** Data in this exercise follows **

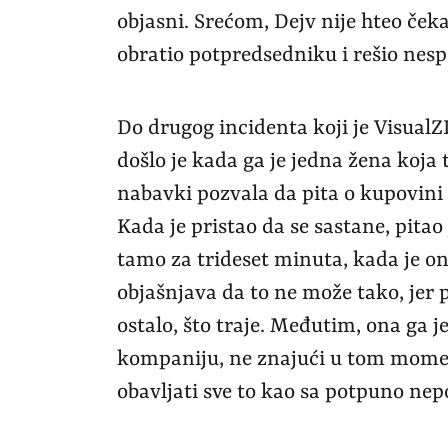
objasni. Srećom, Dejv nije hteo čeka
obratio potpredsedniku i rešio nes
Do drugog incidenta koji je Visual
došlo je kada ga je jedna žena koja 
nabavki pozvala da pita o kupovini
Kada je pristao da se sastane, pitao 
tamo za trideset minuta, kada je o
objašnjava da to ne može tako, jer p
ostalo, što traje. Međutim, ona ga 
kompaniju, ne znajući u tom moment
obavljati sve to kao sa potpuno n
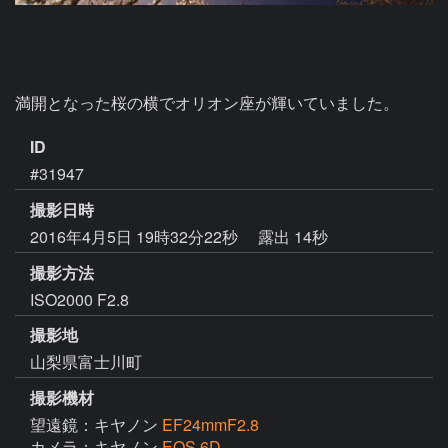
満開となった桜の横でオリオン座が輝いていました。
ID
#31947
撮影日時
2016年4月5日 19時32分22秒
露出 14秒
撮影方法
ISO2000 F2.8
撮影地
山梨県富士川町
撮影機材
望遠鏡：キヤノン
EF24mmF2.8
カメラ：キヤノン
EOS 6D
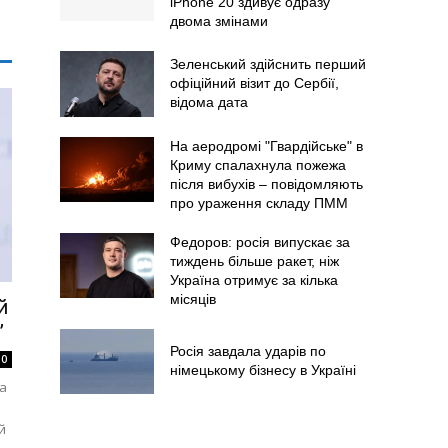
iPhone 20 здивує одразу
двома змінами
Зеленський здійснить перший
офіційний візит до Сербії,
відома дата
На аеродромі "Гвардійське" в
Криму спалахнула пожежа
після вибухів – повідомляють
про ураження складу ПММ
Федоров: росія випускає за
тиждень більше ракет, ніж
Україна отримує за кілька
місяців
й
”
Росія завдала ударів по
0
німецькому бізнесу в Україні
ва
й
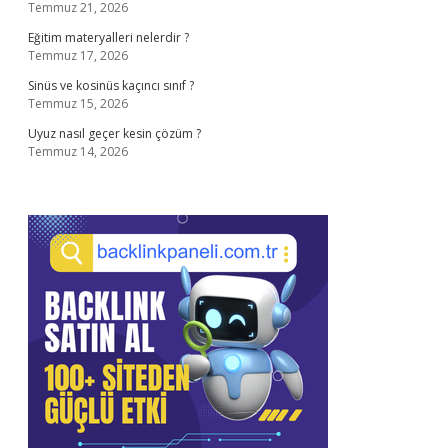
Temmuz 21, 2026
Eğitim materyalleri nelerdir ?
Temmuz 17, 2026
Sinüs ve kosinüs kaçıncı sınıf ?
Temmuz 15, 2026
Uyuz nasıl geçer kesin çözüm ?
Temmuz 14, 2026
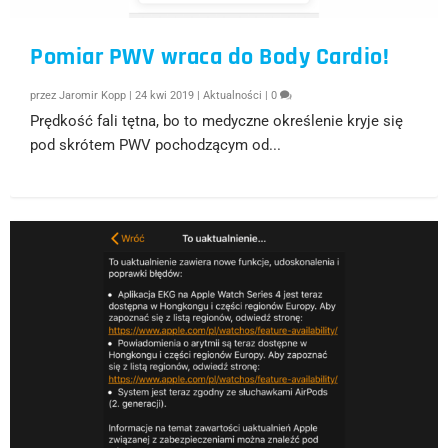
Pomiar PWV wraca do Body Cardio!
przez
Jaromir Kopp
|
24 kwi 2019
|
Aktualności
|
0
Prędkość fali tętna, bo to medyczne określenie kryje się
pod skrótem PWV pochodzącym od...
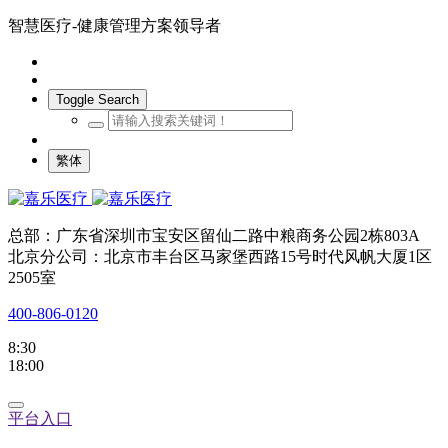
智慧医疗-健康管理方案领导者
Toggle Search
繁体
总部：广东省深圳市宝安区留仙二路中粮商务公园2栋803A
北京分公司：北京市丰台区马家堡西路15号时代风帆大厦1区
2505室
400-806-0120
8:30
18:00
平台入口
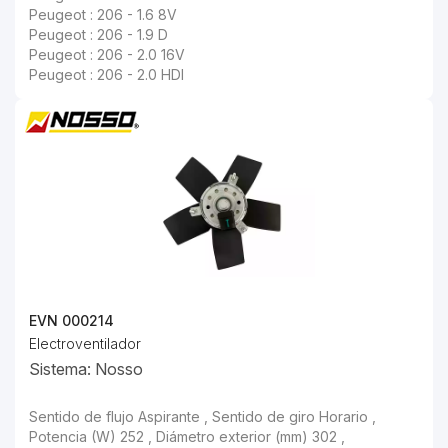
Peugeot : 206 - 1.6 8V
Peugeot : 206 - 1.9 D
Peugeot : 206 - 2.0 16V
Peugeot : 206 - 2.0 HDI
EVN 000214
Electroventilador
Sistema: Nosso
Sentido de flujo Aspirante , Sentido de giro Horario , Potencia (W) 252 , Diámetro exterior (mm) 302 ,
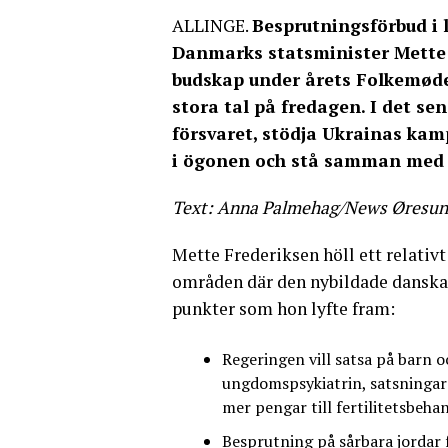
ALLINGE.
Besprutningsförbud i 
Danmarks statsminister Mette 
budskap under årets Folkemøde
stora tal på fredagen. I det se
försvaret, stödja Ukrainas kam
i ögonen och stå samman med
Text: Anna Palmehag/News Øresu
Mette Frederiksen höll ett relativ
områden där den nybildade danska r
punkter som hon lyfte fram:
Regeringen vill satsa på barn 
ungdomspsykiatrin, satsningar
mer pengar till fertilitetsbeha
Besprutning på sårbara jordar f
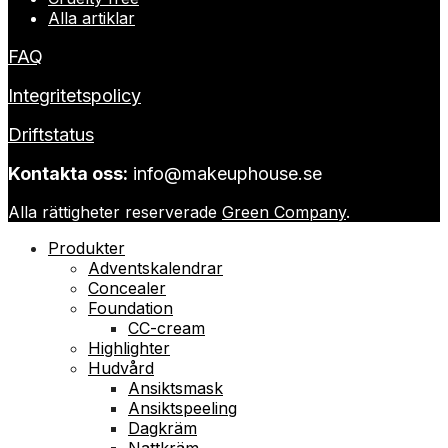
Alla artiklar
FAQ
Integritetspolicy
Driftstatus
Kontakta oss:
info@makeuphouse.se
Alla rättigheter reserverade
Green Company
.
Produkter
Adventskalendrar
Concealer
Foundation
CC-cream
Highlighter
Hudvård
Ansiktsmask
Ansiktspeeling
Dagkräm
Nattkräm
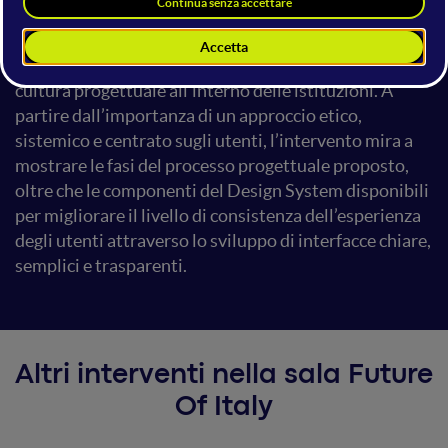
strumenti operativi, kit pratici e metodologici, pronti
all’uso, per facilitare la trasformazione digitale dei
servizi pubblici e supportare il rafforzamento della
cultura progettuale all’interno delle istituzioni. A
partire dall’importanza di un approccio etico,
sistemico e centrato sugli utenti, l’intervento mira a
mostrare le fasi del processo progettuale proposto,
oltre che le componenti del Design System disponibili
per migliorare il livello di consistenza dell’esperienza
degli utenti attraverso lo sviluppo di interfacce chiare,
semplici e trasparenti.
Altri interventi nella sala Future
Of Italy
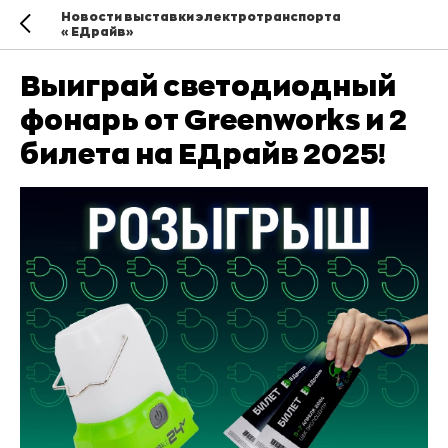
Новости выставки электротранспорта
«ЕДрайв»
Выиграй светодиодный
фонарь от Greenworks и 2
билета на ЕДрайв 2025!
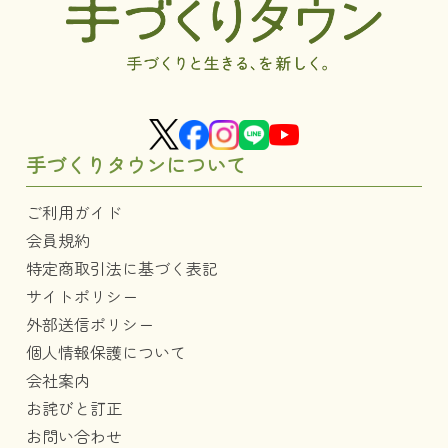
手づくりタウンについて
ご利用ガイド
会員規約
特定商取引法に基づく表記
サイトポリシー
外部送信ポリシー
個人情報保護について
会社案内
お詫びと訂正
お問い合わせ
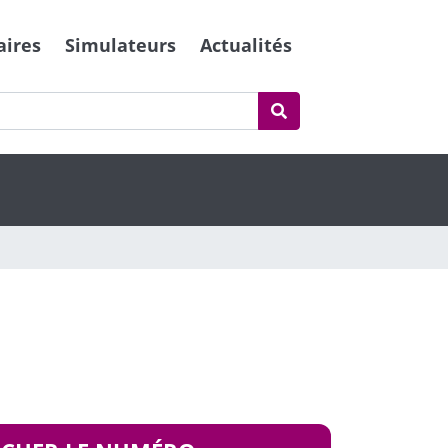
aires
Simulateurs
Actualités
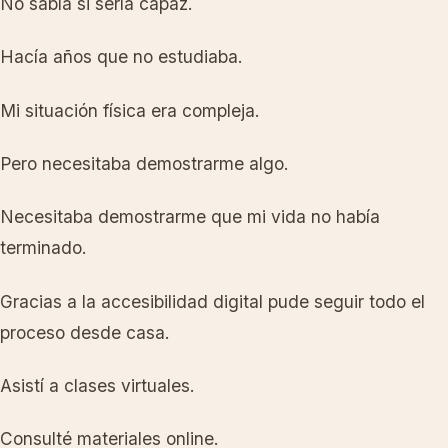
No sabía si sería capaz.
Hacía años que no estudiaba.
Mi situación física era compleja.
Pero necesitaba demostrarme algo.
Necesitaba demostrarme que mi vida no había
terminado.
Gracias a la accesibilidad digital pude seguir todo el
proceso desde casa.
Asistí a clases virtuales.
Consulté materiales online.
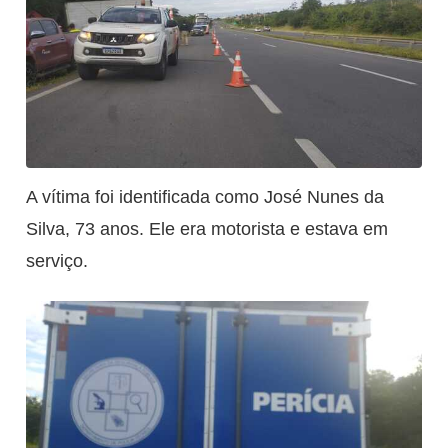
A vítima foi identificada como José Nunes da
Silva, 73 anos. Ele era motorista e estava em
serviço.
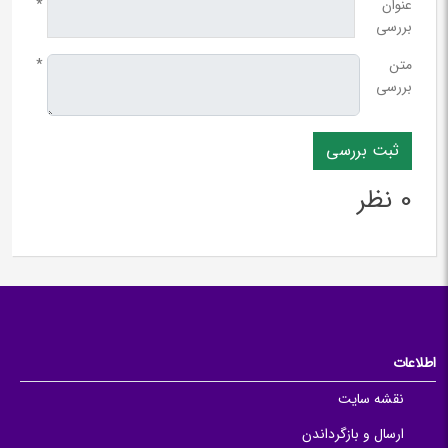
عنوان
*
بررسی
متن
*
بررسی
0 نظر
اطلاعات
نقشه سایت
ارسال و بازگرداندن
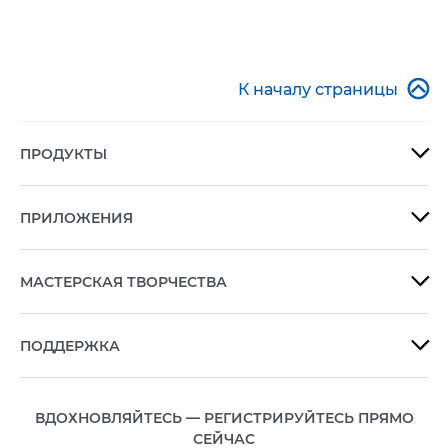

К началу страницы
ПРОДУКТЫ

ПРИЛОЖЕНИЯ

МАСТЕРСКАЯ ТВОРЧЕСТВА

ПОДДЕРЖКА

ВДОХНОВЛЯЙТЕСЬ — РЕГИСТРИРУЙТЕСЬ ПРЯМО
СЕЙЧАС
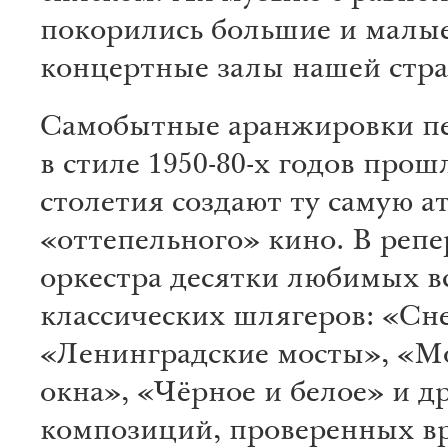
покорились большие и малы
концертные залы нашей стр
Самобытные аранжировки п
в стиле 1950-80-х годов прош
столетия создают ту самую а
«оттепельного» кино. В репе
оркестра десятки любимых в
классических шлягеров: «Сне
«Ленинградские мосты», «М
окна», «Чёрное и белое» и д
композиций, проверенных в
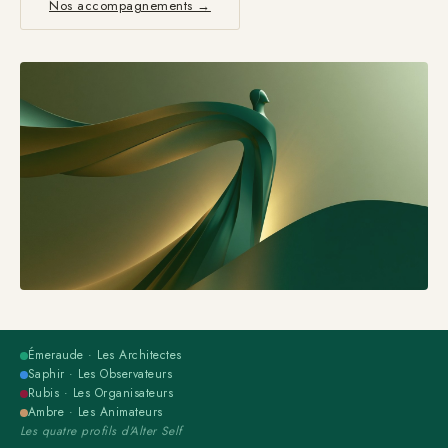
Nos accompagnements →
Émeraude · Les Architectes
Saphir · Les Observateurs
Rubis · Les Organisateurs
Ambre · Les Animateurs
Les quatre profils d'Alter Self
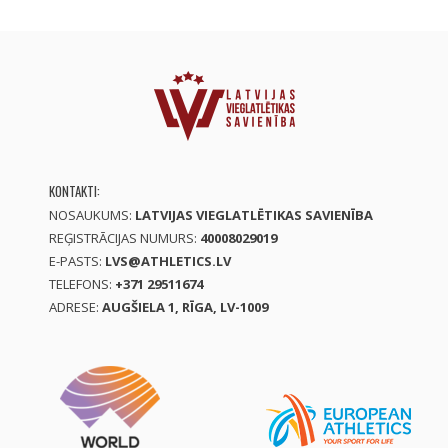
KONTAKTI:
NOSAUKUMS:
LATVIJAS VIEGLATLĒTIKAS SAVIENĪBA
REĢISTRĀCIJAS NUMURS:
40008029019
E-PASTS:
LVS@ATHLETICS.LV
TELEFONS:
+371 29511674
ADRESE:
AUGŠIELA 1, RĪGA, LV-1009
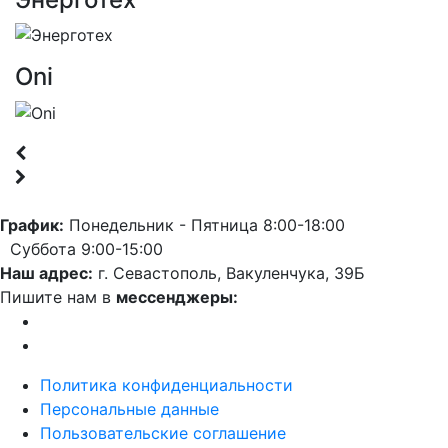
Oni
График:
Понедельник - Пятница 8:00-18:00
Суббота 9:00-15:00
Наш адрес:
г. Севастополь, Вакуленчука, 39Б
Пишите нам в
мессенджеры:
Политика конфиденциальности
Персональные данные
Пользовательские соглашение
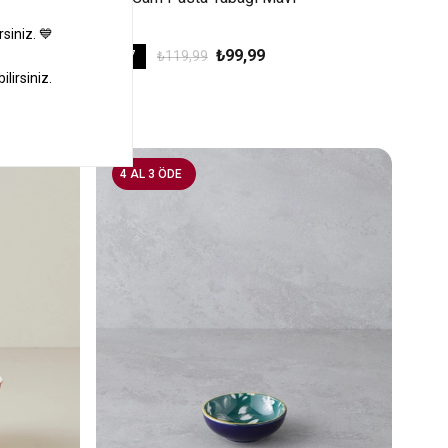
₺99,99
%17
₺119,99
4 AL 3 ÖDE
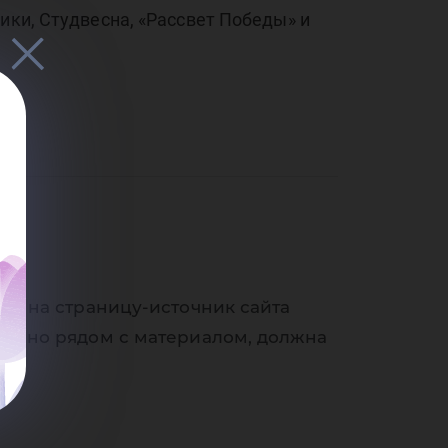
ики, Студвесна, «Рассвет Победы» и
ки на страницу-источник сайта
венно рядом с материалом, должна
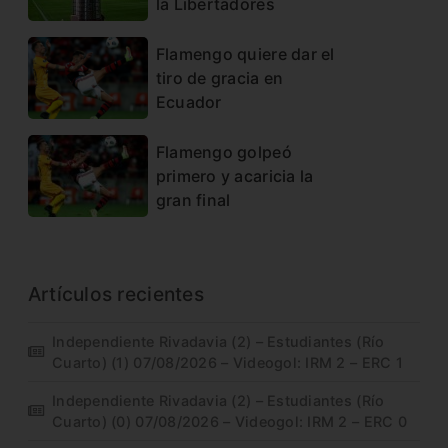
la Libertadores
Flamengo quiere dar el
tiro de gracia en
Ecuador
Flamengo golpeó
primero y acaricia la
gran final
Artículos recientes
Independiente Rivadavia (2) – Estudiantes (Río
Cuarto) (1) 07/08/2026 – Videogol: IRM 2 – ERC 1
Independiente Rivadavia (2) – Estudiantes (Río
Cuarto) (0) 07/08/2026 – Videogol: IRM 2 – ERC 0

** End of Data in this exercise **

■ What to produce
Every line above that includes the word "Cuarto" should be listed.

■ Response
Cuarto) (1) 07/08/2026 – Videogol: IRM 2 – ERC 1
Cuarto) (0) 07/08/2026 – Videogol: IRM 2 – ERC 0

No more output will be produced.